About Charset Converter
This tool converts text/files across multiple encodings, with auto-detection, BOM handling, and flexible input/output formats.
Key Features
- Multi-encoding Conversion: UTF, GB family, BIG5, Shift-JIS, EUC-KR, ISO/Windows encodings, etc.
- Auto Detection: Detect source encoding automatically.
- BOM Controls: Add or remove BOM when needed.
- Format Conversion: Text, Base64, Hex, spaced Hex, and C-style Hex formats.
- Text + File Modes: Works for both direct text and file workflows.
Steps
- Choose text mode or file mode.
- Set source/target encoding (or auto-detect source).
- Configure I/O format and BOM options.
- Run conversion.
- Review output and byte stats, then copy/download if needed.
Use Cases
- Encoding normalization in legacy migrations.
- Preparing multilingual data import/export.
- Diagnosing mojibake and byte-level encoding issues.
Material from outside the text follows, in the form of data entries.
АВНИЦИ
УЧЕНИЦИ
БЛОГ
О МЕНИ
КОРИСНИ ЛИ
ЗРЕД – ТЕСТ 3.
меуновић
Supported Encoding Reference
Unicode
| Encoding | Description | Byte Range | Spec |
|---|---|---|---|
| UTF-8 | Variable-length Unicode encoding and the most widely used encoding on the Web. Backward compatible with ASCII. | 1-4 bytes | RFC 3629 |
| UTF-16 LE | Little-endian UTF-16, commonly used on Windows. | 2/4 bytes | RFC 2781 |
| UTF-16 BE | Big-endian UTF-16, common in some protocols and Java-related workflows. | 2/4 bytes | RFC 2781 |
Chinese Encodings
| Encoding | Description | Typical Usage | Spec |
|---|---|---|---|
| GBK | Extended GB2312 encoding with broader Simplified/Traditional Chinese coverage. | Simplified Chinese Windows, legacy websites | IANA GBK |
| GB2312 | Early Simplified Chinese national standard. | Legacy systems, email | GB 2312-1980 |
| GB18030 | Modern Chinese national standard with full Unicode coverage. | Modern Chinese systems, government documents | GB 18030-2005 |
| Big5 | Traditional Chinese encoding. | Taiwan and Hong Kong websites | IANA Charset |
Japanese Encodings
| Encoding | Description | Typical Usage | Spec |
|---|---|---|---|
| Shift_JIS | Common Microsoft-oriented Japanese encoding. | Windows, legacy websites, games | IANA Charset |
| EUC-JP | Extended Unix Code for Japanese. | Unix/Linux systems, legacy websites | IANA Charset |
| ISO-2022-JP | 7-bit Japanese encoding that uses escape sequences. | Japanese email, legacy systems | RFC 1468 |
Korean Encodings
| Encoding | Description | Typical Usage | Spec |
|---|---|---|---|
| EUC-KR | Extended Unix Code for Korean based on KS X 1001. | Korean websites, legacy systems | RFC 1557 |
Western Encodings
| Encoding | Description | Languages | Spec |
|---|---|---|---|
| ISO-8859-1 | Latin-1 covering common Western European characters. | English, French, German, Spanish, Portuguese, Italian | ISO/IEC 8859-1 |
| ISO-8859-15 | Latin-9 with euro sign and extra Western European characters. | Western European languages using the euro sign | ISO/IEC 8859-15 |
| Windows-1252 | Microsoft extension of Latin-1. | Western European languages on Windows | Unicode.org |
Cyrillic Encodings
| Encoding | Description | Languages | Spec |
|---|---|---|---|
| Windows-1251 | Microsoft Cyrillic encoding. | Russian, Ukrainian, Bulgarian, Serbian | Unicode.org |
| KOI8-R | Classic 8-bit encoding designed for Russian. | Russian | RFC 1489 |
| ISO-8859-5 | ISO standard Cyrillic encoding. | Russian, Bulgarian, Macedonian, Serbian | ISO/IEC 8859-5 |
Other Encodings
| Encoding | Description | Typical Usage | Spec |
|---|---|---|---|
| ASCII | Foundational 7-bit encoding used by many modern encodings. | Basic English text, programming | RFC 20 |
| Macintosh | Legacy Mac Roman encoding from classic Mac OS. | Old Mac files, legacy Mac applications | Unicode.org |
FAQ
Why is output garbled?
Source encoding may be incorrect, or input format may not match actual data format.
When should I keep BOM?
Some editors/platforms rely on BOM for UTF detection. Follow target platform requirements.